Task directions
If a line in the listing below contains "http", return that line.

The input

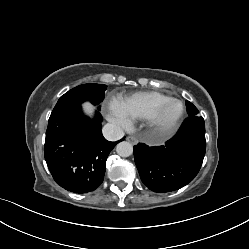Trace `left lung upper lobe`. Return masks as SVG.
I'll return each instance as SVG.
<instances>
[{
    "instance_id": "1",
    "label": "left lung upper lobe",
    "mask_w": 249,
    "mask_h": 249,
    "mask_svg": "<svg viewBox=\"0 0 249 249\" xmlns=\"http://www.w3.org/2000/svg\"><path fill=\"white\" fill-rule=\"evenodd\" d=\"M187 113L189 116L198 115V109L189 101H186Z\"/></svg>"
}]
</instances>
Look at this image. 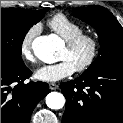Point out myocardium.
<instances>
[{
    "label": "myocardium",
    "instance_id": "obj_1",
    "mask_svg": "<svg viewBox=\"0 0 123 123\" xmlns=\"http://www.w3.org/2000/svg\"><path fill=\"white\" fill-rule=\"evenodd\" d=\"M83 42H87L90 45V53L88 58L82 64H80L75 68L77 72H84L88 70L95 63L99 55L100 50L99 39L96 35L92 33L81 32L79 34H76L70 39L65 41V46L67 49L73 50Z\"/></svg>",
    "mask_w": 123,
    "mask_h": 123
}]
</instances>
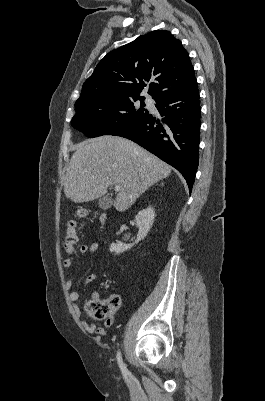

Task result
    "mask_svg": "<svg viewBox=\"0 0 249 249\" xmlns=\"http://www.w3.org/2000/svg\"><path fill=\"white\" fill-rule=\"evenodd\" d=\"M187 113L189 116L198 115V109L189 101H186Z\"/></svg>"
    "mask_svg": "<svg viewBox=\"0 0 123 123\" xmlns=\"http://www.w3.org/2000/svg\"><path fill=\"white\" fill-rule=\"evenodd\" d=\"M83 42H87L90 45V53L88 58L82 64H80L75 68L77 72H84L88 70L95 63L99 55L100 50L99 39L96 35L92 33L81 32L79 34H76L70 39L65 41V46L67 49L73 50Z\"/></svg>",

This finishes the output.